Paramter interpretation with scaled data


I am trying to build a simple linear model and need to make an inference based on the fitted parameters.

First off, my y data is very right-skewed, so I need to transform y.

So, I am trying to use the boxcox transformation inside a pre-defined function such as:

def fn(a,b,c,x, lam):
    y_hat = a + b*x + x**c
    y_hat = (y_hat**lam-1)/lam
    return y_hat

With this function, I am making a model like:

with pm.Model() as model:
y_obs = boxcox(y, lam) #use scipy lib to transform my observed y value.

a = pm.HalfNormal('a', sigma=100)
b = pm.HalfNormal('b', sigma=100)
c = pm.HalfNormal('c', sigma=100)

sigma = pm.Exponential("λ", 10)
bc_mu = fn(a,b,c,x,lam)

pm.Normal("obs", mu=bc_mu, sigma=sigma, observed=y_obs) 

My questions are)

  1. Would fn(a,b,c,x, lam) really work? Because I did not use any pm. math in the fn function, I am worried the (y_hat**lam -1) /lam would not work properly. I feel that I need to use functions from pm.math to do this work properly?

  2. Is this a normal way to build a model with skewed y data? Any other recommendations?

  3. If my x is negative so it cannot be transformed with boxcox, do you recommend scaling x data to positive values?

  4. I need to interpret the parameter a,b, and c with real space x data (I need a none-scaled a, b, and c parameters). But if I scale x data, the a,b, and c parameters would be also scaled with the current model setting. In this way, how can I build a model for better inference?
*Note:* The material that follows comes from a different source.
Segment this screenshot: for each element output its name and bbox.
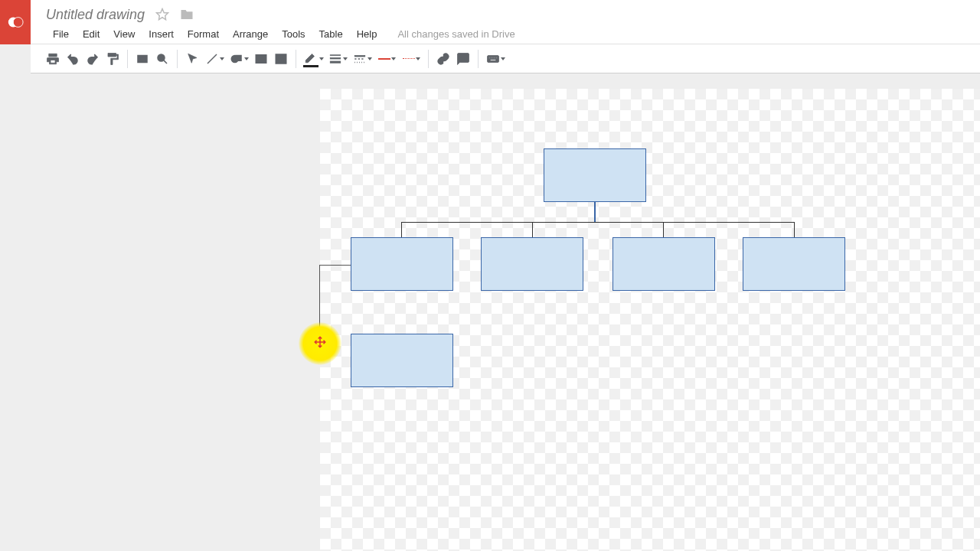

  1. This should be fine, all basic python math operations work on random variables without problems.

  2. Box-cox transformations are a common way to “normalize” right-skewed data, yes. Another way would be to explicitly model the skew, with something like a SkewNormal distribution

  3. If you have negative data you can use a modified Box-Cox, defined as: (\text{sign}(y_t)|y_t|^\lambda-1)/\lambda

  4. The trade-off between transformation and interpretability is common. You can sometimes recover parameter values for non-scaled data by doing some algebra. No matter what you do, things aren’t going to be as nice as “regular” OLS with normally distributed errors once you leave those green pastures.

Thank you for the detailed explanation.
What is the difference between using pm.math and basic python math then?

For example:

def fn(a,b,c,x):
    y_hat = a + b*x + x**c
    y_hat = np.exp(y_hat)
    return y_hat

y_hat = fn(a,b,c,x)


def fn(a,b,c,x):
    y_hat = a + b*x + x**c
    return y_hat

y_hat = fn(a,b,c,x)
y_hat = pm.math.exp(y_hat)

Would result in any differences?

On of the devs can correct me if I’m wrong, but under the hood PyMC uses a package called Aesara to handle all the math stuff. Aesara has its own versions of all the usual math functions. pm.math points to those functions, but Aesara is smart enough to swap out most “routine” numpy functions like np.exp, np.log, and whatnot with the Aesara versions.

Despite this, using pm.math is best practice because you’ll never be surprised by odd corner cases.

Thank you for the clarification!